Anyway, it took me a while to figure out how they got inside. No windows or vents were open, except for the auxiliary heater vent on the left rear of the van, which you can’t close. That must have been their port, although the opening is pretty tiny. But so are mice.
From there, the mice had to crawl their way into the heater box and out the inside vent at the base of the back seat. To get inside the cupboard with the food, they had to have shimmied up and over the console with the stove, sink and fridge, down the back and into the cupboard from the rear.
If anyone else has experienced this most undesired transgression, please let me know. Also, if I have their route wrong – based on your experience – please let me know that as well!
The kicker in all this mice business is that it didn’t reveal itself until we were halfway home on the two-day return trip. The propane setting (which I’d so carefully repaired, as noted in a previous blog post) on the fridge stopped working. I could tell that the igniter wasn’t working, so the propane wouldn’t light for the fridge, but the stove worked just fine. So the fridge was off while we were camped, and on the 12VDC setting while driving (although I’m not sure even that worked; my beer at camp was not very cold!).

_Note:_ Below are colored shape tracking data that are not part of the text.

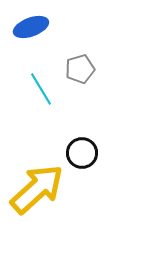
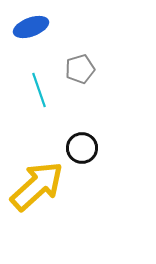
cyan line: moved 2 px left, 1 px down; rotated 12 degrees clockwise
black circle: moved 5 px up
yellow arrow: moved 3 px up
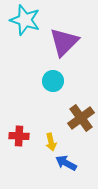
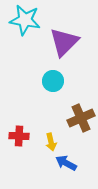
cyan star: rotated 8 degrees counterclockwise
brown cross: rotated 12 degrees clockwise
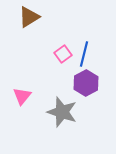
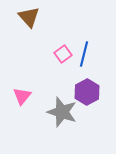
brown triangle: rotated 40 degrees counterclockwise
purple hexagon: moved 1 px right, 9 px down
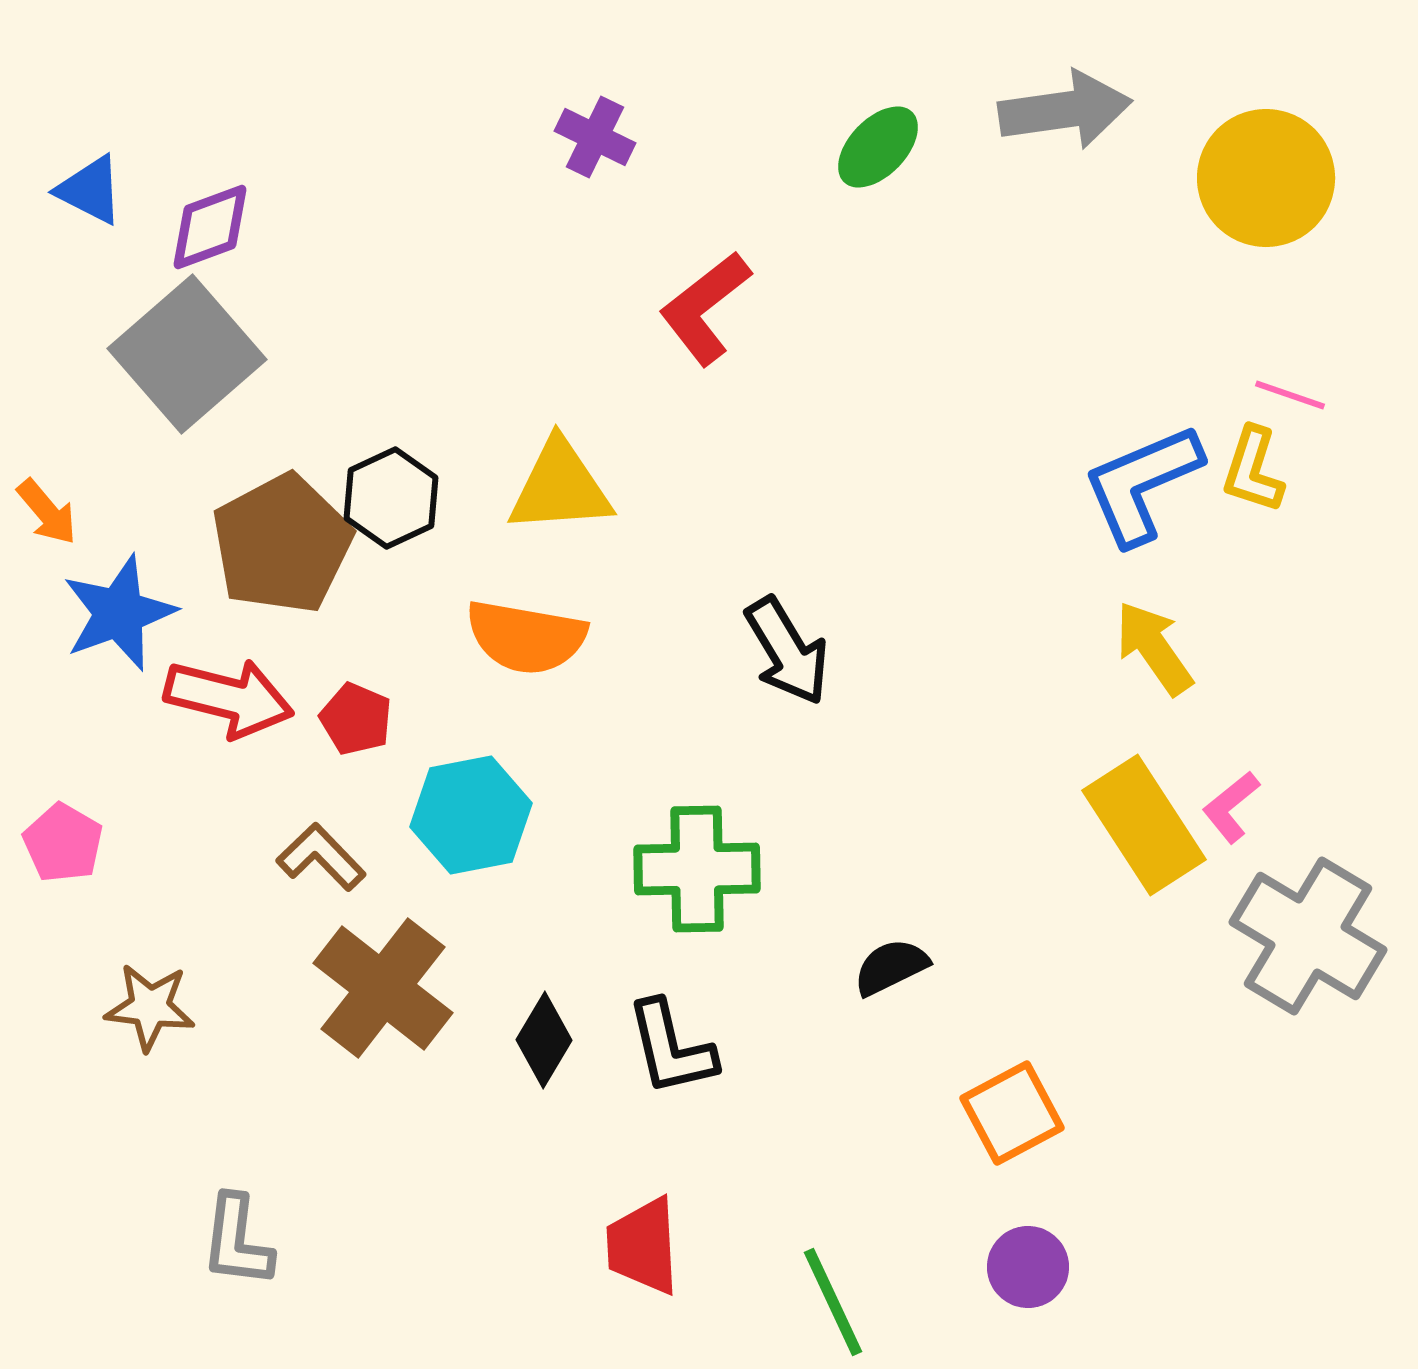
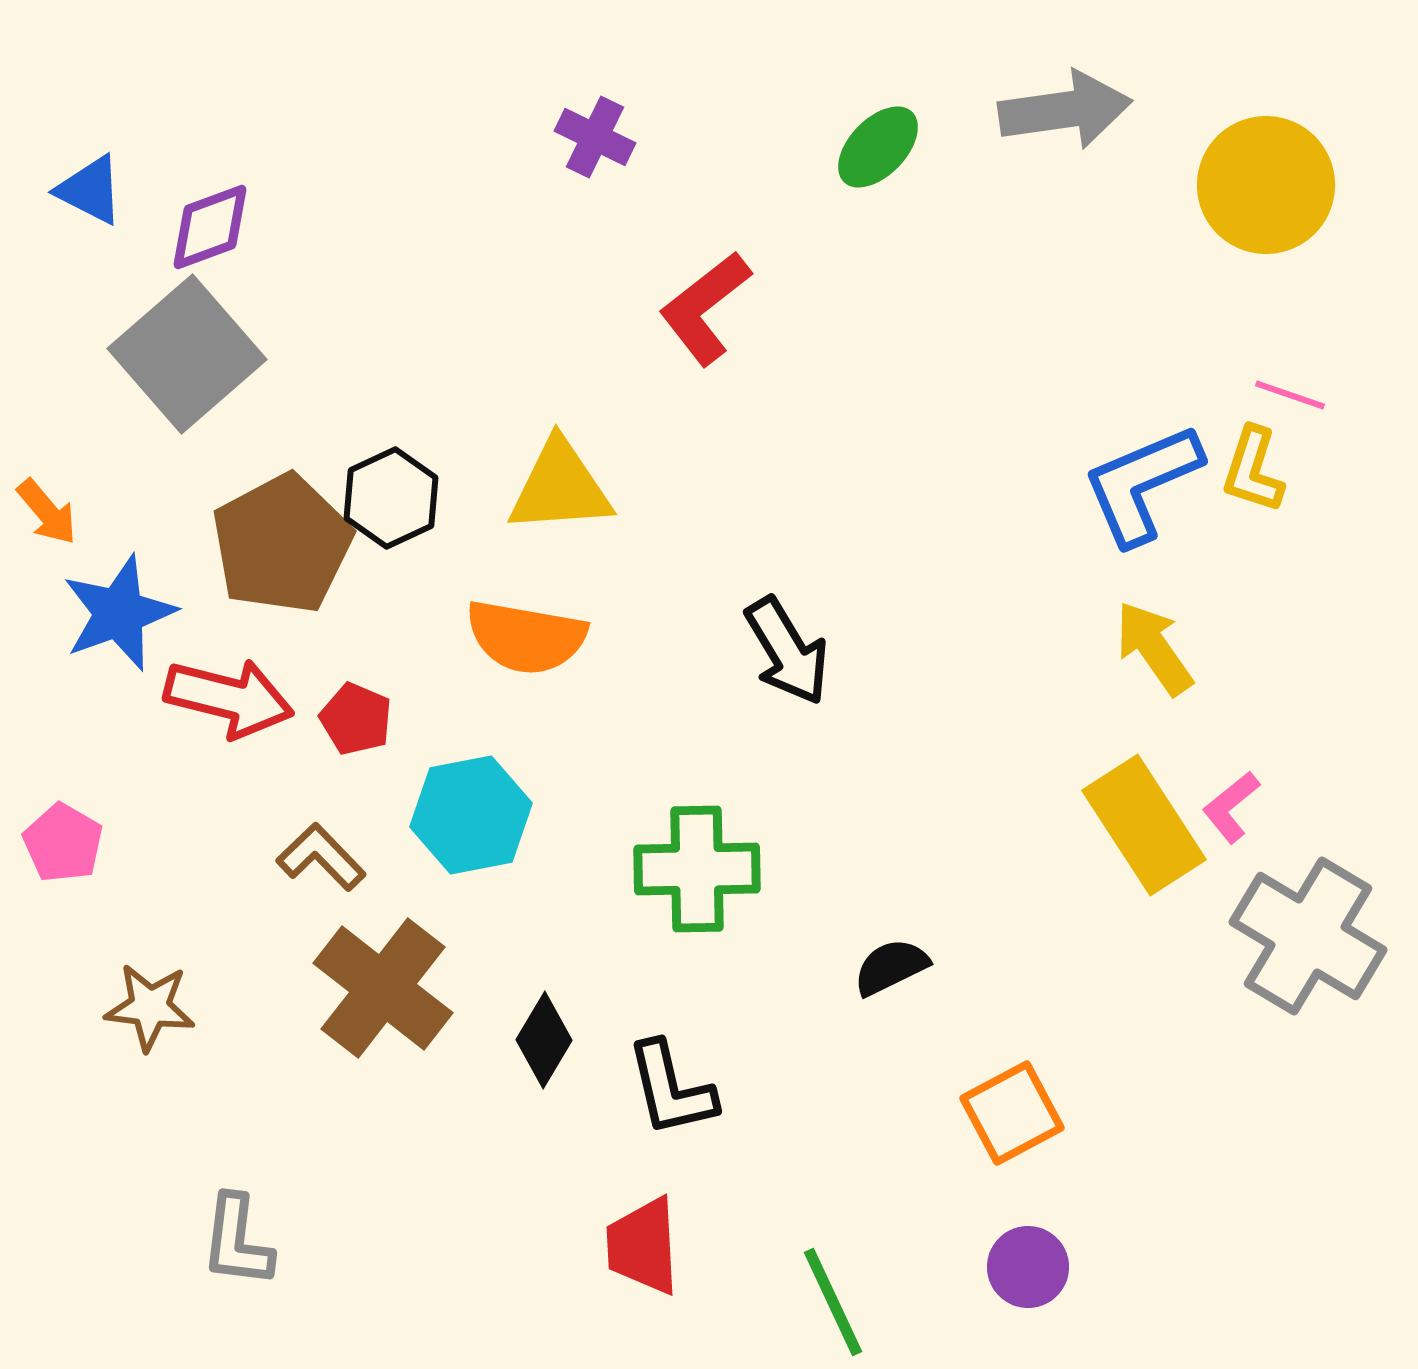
yellow circle: moved 7 px down
black L-shape: moved 41 px down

So I bit the bullet and after we got home went through the laborious exercise of removing the fridge. It was just as hard to get out as I remembered. I reviewed all the parts and everything seemed in order until I saw the fuse panel on top of the fridge. The little plastic cover over the center fuse (a 20 amp fuse) looked funny. I removed the cover and found it burned at one end. The fuse was blown.
Then I noticed, scattered hither and yon across the top of the fridge, a bunch of mouse turds, and one very close to the 20 amp fuse. Could a mouse have crapped near the fuse panel and blown the fuse? Or could one of its wee feet have wedged in underneath that fuse cover and caused the damage? Or do fuses just burn up on their own? I’m no electrician or mouse scientist but I’m leaning to either of the first two theories. Again, if anyone has a clue on this, let me know.
By the way, since I had the fridge out, I took the opportunity to add joint tape to all the propane connections on the fridge, which I hope will reduce the residual propane odor that sometimes escapes from the fridge… Now the thing works fine. I thought it might be a good idea to rig up some kind of screen to keep over the exterior heater vents to prevent varmints from entering my mobile abode. But, like a lot of other things, I probably wont’ get around to it until it’s too late.
Bob,well done wordpress site. Did you ever solve the mice issue?